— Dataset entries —

_____

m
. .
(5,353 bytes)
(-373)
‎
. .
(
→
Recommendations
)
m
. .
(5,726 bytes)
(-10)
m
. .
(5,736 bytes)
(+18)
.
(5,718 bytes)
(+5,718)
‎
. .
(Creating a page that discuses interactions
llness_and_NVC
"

_____

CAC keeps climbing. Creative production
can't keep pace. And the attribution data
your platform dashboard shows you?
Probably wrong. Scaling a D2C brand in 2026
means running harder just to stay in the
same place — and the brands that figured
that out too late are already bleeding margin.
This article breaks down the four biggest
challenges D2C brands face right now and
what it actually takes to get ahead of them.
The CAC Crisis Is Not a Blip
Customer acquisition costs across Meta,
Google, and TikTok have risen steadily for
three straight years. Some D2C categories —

_____

— Required work —
Nothing but the lines with "that" should be returned, copied from the entries above.

— Task solution —
(Creating a page that discuses interactions
same place — and the brands that figured
that out too late are already bleeding margin.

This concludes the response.